**PROBLEM REQUIREMENTS**
Within the listing below, show every line that contains the word "type".
*** Opening of DATA SHOWN ***
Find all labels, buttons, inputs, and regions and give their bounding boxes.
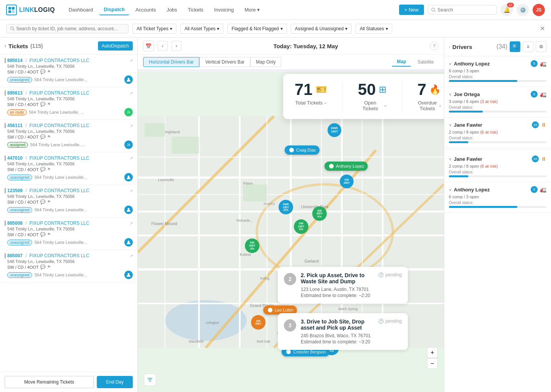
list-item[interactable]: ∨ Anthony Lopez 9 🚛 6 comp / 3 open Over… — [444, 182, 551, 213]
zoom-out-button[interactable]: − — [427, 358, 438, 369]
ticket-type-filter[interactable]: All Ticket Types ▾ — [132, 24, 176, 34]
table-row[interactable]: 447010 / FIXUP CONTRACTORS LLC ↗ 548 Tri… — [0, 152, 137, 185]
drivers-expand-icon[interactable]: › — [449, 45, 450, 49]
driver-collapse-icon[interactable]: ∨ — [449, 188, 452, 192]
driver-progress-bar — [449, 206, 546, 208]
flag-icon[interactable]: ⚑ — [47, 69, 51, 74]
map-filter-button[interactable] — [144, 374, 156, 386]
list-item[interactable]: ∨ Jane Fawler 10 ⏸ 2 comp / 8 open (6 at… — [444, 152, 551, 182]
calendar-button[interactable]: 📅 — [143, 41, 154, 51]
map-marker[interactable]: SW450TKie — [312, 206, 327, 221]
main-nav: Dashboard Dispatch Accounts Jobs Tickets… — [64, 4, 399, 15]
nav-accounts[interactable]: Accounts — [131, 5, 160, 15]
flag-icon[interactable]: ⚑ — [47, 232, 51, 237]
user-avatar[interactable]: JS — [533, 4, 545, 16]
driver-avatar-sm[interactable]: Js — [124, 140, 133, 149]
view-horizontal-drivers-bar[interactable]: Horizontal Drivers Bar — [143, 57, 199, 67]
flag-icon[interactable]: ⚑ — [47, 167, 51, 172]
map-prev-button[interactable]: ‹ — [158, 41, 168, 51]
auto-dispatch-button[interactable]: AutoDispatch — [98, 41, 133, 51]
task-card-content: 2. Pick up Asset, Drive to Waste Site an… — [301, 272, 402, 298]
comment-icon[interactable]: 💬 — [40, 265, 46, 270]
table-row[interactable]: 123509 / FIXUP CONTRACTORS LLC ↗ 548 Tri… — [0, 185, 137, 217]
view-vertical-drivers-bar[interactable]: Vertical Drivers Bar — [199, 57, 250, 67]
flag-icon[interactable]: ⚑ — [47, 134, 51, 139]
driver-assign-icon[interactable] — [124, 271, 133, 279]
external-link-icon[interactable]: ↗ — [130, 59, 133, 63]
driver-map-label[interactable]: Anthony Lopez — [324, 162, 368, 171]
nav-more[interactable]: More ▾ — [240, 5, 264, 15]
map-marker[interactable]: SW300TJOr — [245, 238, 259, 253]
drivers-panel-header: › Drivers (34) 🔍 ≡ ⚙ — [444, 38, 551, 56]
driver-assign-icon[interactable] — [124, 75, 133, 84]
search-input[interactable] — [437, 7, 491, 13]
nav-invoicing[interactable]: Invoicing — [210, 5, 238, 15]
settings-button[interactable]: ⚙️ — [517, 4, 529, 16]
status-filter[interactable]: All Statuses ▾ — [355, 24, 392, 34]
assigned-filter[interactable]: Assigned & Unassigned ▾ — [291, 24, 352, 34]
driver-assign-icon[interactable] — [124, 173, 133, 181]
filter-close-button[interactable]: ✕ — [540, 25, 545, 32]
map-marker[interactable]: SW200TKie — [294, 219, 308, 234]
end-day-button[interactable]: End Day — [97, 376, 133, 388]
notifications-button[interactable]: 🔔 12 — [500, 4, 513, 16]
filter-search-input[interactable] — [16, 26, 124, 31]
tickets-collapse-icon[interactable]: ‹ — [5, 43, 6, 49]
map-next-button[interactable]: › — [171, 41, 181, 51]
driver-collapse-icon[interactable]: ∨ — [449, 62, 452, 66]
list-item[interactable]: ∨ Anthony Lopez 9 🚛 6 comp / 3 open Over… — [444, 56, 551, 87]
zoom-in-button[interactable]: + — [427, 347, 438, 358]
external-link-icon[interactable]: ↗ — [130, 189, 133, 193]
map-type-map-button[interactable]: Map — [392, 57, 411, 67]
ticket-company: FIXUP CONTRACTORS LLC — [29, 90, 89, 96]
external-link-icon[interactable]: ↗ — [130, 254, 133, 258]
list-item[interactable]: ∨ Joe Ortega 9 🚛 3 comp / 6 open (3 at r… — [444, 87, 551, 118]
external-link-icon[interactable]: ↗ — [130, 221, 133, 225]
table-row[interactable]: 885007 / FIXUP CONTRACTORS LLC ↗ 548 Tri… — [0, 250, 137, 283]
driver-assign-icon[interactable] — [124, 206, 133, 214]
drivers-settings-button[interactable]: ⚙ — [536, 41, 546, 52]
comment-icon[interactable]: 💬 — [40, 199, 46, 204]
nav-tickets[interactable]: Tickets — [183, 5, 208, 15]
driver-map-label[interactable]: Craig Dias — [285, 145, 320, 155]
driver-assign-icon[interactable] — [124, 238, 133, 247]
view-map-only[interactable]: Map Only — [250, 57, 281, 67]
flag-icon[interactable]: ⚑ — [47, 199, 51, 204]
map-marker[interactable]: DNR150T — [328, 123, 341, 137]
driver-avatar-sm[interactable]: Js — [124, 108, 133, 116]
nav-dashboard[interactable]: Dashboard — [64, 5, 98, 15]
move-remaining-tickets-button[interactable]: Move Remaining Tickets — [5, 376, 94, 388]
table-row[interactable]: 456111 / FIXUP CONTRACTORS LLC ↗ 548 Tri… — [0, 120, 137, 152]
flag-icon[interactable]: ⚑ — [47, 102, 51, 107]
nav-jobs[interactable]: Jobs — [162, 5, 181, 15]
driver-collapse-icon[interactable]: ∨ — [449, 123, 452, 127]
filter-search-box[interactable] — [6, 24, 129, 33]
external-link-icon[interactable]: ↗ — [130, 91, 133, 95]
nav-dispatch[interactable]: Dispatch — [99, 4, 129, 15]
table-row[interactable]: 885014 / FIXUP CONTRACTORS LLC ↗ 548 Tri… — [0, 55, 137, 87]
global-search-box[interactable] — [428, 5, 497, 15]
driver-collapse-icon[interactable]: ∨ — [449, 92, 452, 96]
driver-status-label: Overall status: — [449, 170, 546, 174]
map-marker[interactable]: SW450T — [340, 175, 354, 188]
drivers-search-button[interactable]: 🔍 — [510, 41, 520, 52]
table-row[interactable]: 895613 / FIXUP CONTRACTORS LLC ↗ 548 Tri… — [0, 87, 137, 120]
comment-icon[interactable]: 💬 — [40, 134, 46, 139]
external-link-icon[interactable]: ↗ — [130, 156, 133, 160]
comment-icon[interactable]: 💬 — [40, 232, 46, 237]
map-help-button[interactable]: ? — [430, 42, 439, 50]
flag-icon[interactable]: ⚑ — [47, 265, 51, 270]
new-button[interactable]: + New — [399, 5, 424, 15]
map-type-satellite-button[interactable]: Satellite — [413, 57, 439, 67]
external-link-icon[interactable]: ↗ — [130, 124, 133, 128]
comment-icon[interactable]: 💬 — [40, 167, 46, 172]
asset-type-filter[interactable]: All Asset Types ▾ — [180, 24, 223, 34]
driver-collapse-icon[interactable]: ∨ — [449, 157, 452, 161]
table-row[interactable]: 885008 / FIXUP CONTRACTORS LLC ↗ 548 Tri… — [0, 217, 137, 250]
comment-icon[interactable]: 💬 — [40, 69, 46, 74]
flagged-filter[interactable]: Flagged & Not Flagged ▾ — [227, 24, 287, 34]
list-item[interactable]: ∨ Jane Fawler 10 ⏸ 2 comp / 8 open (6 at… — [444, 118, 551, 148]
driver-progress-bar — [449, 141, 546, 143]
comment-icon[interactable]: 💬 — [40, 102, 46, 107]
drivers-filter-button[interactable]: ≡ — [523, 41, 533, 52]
*** Close of DATA SHOWN ***
**ANSWER BOX**
ticket-type-filter[interactable]: All Ticket Types ▾ — [132, 24, 176, 34]
map-type-map-button[interactable]: Map — [392, 57, 411, 67]
map-type-satellite-button[interactable]: Satellite — [413, 57, 439, 67]
asset-type-filter[interactable]: All Asset Types ▾ — [180, 24, 223, 34]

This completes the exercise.